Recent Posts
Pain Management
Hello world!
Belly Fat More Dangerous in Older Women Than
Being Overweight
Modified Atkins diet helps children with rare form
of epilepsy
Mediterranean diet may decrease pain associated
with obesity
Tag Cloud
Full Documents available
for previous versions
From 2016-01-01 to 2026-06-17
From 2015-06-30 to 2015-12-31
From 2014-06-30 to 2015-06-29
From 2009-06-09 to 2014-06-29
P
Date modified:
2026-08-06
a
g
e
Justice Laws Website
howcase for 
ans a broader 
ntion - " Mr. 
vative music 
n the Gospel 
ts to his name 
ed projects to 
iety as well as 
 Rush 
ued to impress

▬▬▬▬▬▬▬▬▬▬

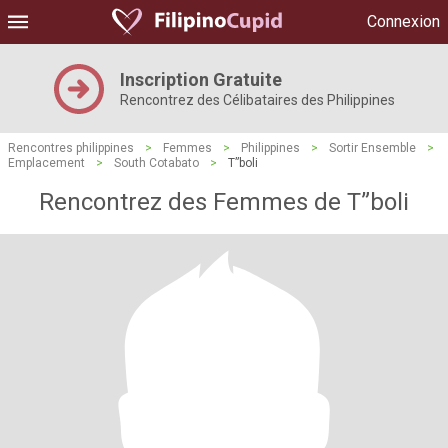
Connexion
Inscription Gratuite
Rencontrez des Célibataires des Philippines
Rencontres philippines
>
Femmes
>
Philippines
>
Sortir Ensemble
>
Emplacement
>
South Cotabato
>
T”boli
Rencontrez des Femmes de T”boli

▬▬▬▬▬▬▬▬▬▬

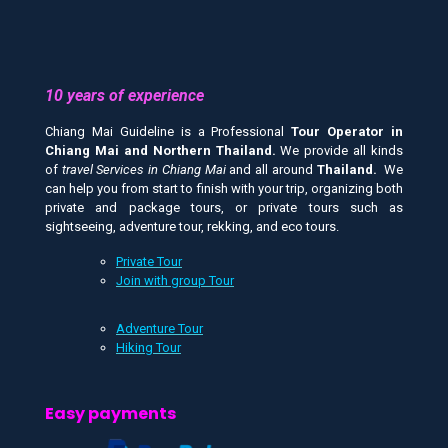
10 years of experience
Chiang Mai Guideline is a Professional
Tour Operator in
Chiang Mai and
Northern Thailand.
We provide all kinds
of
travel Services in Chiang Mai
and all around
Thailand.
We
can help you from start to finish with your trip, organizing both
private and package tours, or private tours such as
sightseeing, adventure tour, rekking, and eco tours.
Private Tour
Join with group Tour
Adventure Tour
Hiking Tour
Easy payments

▬▬▬▬▬▬▬▬▬▬

§ Task prompt
Where the line holding "South Cotabato" appears in the listing above, start reproducing exactly, and end with the line holding "Rencontrez des Femmes".

§ Expected answer
South Cotabato
>
T”boli
Rencontrez des Femmes de T”boli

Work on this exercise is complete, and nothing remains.